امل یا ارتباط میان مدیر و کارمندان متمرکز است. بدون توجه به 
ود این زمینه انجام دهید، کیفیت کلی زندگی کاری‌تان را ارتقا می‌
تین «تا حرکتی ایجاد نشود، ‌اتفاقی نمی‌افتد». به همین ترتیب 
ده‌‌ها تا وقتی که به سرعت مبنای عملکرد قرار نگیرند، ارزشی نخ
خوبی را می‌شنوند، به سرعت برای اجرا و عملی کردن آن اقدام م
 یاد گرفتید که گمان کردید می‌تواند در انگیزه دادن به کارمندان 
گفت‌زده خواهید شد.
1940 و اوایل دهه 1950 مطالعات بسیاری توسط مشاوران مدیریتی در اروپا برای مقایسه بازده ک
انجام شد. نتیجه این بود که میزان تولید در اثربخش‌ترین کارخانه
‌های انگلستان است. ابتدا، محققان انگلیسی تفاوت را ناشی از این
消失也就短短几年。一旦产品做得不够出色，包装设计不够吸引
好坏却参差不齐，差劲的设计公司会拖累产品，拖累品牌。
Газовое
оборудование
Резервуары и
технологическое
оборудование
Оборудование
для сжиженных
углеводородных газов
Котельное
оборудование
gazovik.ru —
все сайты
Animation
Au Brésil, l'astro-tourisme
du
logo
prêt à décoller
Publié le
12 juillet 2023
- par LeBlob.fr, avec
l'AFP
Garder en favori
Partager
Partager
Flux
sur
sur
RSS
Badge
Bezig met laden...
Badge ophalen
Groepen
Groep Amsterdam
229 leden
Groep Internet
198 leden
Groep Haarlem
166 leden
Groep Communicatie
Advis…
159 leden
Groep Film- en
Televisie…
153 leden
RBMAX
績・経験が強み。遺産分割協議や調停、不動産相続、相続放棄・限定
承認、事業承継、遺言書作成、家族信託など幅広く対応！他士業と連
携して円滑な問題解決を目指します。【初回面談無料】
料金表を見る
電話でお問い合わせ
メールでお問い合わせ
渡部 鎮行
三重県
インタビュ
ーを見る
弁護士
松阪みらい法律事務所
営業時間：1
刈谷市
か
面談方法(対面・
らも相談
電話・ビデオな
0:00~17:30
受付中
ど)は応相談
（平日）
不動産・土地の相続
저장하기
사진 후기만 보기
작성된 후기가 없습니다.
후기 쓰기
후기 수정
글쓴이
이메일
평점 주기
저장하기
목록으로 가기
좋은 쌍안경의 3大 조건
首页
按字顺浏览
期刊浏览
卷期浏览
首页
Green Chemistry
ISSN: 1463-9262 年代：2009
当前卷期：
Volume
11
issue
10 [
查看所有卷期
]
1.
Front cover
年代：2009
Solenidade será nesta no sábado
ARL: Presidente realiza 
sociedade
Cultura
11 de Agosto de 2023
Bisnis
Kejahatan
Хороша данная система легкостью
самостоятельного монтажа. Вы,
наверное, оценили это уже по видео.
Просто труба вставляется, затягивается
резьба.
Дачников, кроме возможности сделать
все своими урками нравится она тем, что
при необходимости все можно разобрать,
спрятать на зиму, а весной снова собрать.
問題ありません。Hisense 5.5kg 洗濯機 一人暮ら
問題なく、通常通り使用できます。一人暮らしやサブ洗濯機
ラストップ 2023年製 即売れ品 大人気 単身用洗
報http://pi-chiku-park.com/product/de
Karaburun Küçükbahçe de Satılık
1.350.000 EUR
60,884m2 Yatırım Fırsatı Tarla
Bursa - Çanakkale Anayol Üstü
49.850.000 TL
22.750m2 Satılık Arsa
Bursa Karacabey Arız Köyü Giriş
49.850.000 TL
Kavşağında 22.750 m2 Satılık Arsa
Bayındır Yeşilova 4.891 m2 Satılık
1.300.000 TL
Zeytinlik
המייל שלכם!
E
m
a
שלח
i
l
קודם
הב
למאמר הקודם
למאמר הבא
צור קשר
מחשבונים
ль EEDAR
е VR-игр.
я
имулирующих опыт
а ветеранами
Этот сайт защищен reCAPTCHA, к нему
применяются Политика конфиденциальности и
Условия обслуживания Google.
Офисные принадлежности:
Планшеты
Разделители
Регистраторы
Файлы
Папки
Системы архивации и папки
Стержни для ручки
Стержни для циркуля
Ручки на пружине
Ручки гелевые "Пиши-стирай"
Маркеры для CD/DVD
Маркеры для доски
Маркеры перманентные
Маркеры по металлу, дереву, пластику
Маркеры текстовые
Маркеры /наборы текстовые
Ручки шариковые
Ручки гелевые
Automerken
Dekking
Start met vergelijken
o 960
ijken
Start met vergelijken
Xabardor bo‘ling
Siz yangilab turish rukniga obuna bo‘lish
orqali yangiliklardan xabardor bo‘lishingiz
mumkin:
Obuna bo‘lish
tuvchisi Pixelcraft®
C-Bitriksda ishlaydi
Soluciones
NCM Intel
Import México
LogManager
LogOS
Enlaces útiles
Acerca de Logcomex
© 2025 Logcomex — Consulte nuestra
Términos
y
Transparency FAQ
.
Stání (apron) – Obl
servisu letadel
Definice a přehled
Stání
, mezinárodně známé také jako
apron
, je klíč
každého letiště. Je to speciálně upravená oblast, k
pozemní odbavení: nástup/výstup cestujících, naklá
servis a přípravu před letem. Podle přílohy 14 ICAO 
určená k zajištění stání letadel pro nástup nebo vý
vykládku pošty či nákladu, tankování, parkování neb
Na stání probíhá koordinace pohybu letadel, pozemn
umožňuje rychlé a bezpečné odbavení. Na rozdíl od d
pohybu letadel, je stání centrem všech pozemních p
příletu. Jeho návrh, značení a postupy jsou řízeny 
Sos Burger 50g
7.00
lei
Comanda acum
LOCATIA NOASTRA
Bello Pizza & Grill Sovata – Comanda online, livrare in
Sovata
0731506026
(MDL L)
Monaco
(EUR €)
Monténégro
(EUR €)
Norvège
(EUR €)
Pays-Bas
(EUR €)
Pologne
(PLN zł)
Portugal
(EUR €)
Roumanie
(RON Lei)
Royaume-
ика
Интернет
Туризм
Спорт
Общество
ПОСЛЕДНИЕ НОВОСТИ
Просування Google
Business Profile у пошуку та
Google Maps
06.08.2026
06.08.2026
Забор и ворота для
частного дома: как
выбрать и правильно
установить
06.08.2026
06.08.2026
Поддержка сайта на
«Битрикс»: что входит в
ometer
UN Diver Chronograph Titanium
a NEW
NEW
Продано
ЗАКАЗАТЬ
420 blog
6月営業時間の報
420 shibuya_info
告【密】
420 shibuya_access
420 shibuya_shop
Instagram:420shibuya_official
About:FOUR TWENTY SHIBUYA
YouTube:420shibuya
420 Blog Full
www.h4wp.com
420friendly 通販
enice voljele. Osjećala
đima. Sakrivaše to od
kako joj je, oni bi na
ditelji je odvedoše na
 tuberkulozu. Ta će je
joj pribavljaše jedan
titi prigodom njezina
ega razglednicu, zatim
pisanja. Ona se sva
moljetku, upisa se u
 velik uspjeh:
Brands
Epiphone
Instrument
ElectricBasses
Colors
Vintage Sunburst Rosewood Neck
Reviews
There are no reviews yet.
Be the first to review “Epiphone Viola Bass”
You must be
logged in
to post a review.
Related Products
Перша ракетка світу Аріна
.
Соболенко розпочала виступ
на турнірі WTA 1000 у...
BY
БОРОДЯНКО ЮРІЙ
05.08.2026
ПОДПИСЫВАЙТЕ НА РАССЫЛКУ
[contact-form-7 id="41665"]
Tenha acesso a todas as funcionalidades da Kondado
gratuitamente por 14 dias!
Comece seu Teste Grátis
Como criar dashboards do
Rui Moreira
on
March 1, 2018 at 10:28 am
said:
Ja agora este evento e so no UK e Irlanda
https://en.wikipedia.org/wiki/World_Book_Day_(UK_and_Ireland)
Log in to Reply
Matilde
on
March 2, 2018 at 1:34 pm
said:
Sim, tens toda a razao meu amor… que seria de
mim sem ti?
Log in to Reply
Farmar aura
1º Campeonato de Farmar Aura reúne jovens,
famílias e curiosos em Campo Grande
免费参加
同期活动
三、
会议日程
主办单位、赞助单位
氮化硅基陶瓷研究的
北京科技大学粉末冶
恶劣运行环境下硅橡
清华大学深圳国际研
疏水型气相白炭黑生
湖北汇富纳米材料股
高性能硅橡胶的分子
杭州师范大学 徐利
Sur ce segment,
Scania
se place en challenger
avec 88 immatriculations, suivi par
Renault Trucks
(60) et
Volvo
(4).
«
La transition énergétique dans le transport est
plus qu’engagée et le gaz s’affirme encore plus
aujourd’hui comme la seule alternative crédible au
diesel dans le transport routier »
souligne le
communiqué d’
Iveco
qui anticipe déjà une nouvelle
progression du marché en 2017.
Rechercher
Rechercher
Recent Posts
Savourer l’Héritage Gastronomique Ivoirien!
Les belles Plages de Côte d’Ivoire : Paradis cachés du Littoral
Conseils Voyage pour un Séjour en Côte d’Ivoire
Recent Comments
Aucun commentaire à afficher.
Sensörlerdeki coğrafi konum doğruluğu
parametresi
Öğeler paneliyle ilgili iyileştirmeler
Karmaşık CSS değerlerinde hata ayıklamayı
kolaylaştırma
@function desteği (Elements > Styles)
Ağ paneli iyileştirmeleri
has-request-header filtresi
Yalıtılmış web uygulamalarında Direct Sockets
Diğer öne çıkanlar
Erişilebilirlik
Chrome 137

******

Work instructions
What you give back should be only the lines of the records above, starting at the line with "tuberkulozu. Ta će je" and ending at the line with "You must be", restated word for word.

Response to the task
 tuberkulozu. Ta će je
joj pribavljaše jedan
titi prigodom njezina
ega razglednicu, zatim
pisanja. Ona se sva
moljetku, upisa se u
 velik uspjeh:
Brands
Epiphone
Instrument
ElectricBasses
Colors
Vintage Sunburst Rosewood Neck
Reviews
There are no reviews yet.
Be the first to review “Epiphone Viola Bass”
You must be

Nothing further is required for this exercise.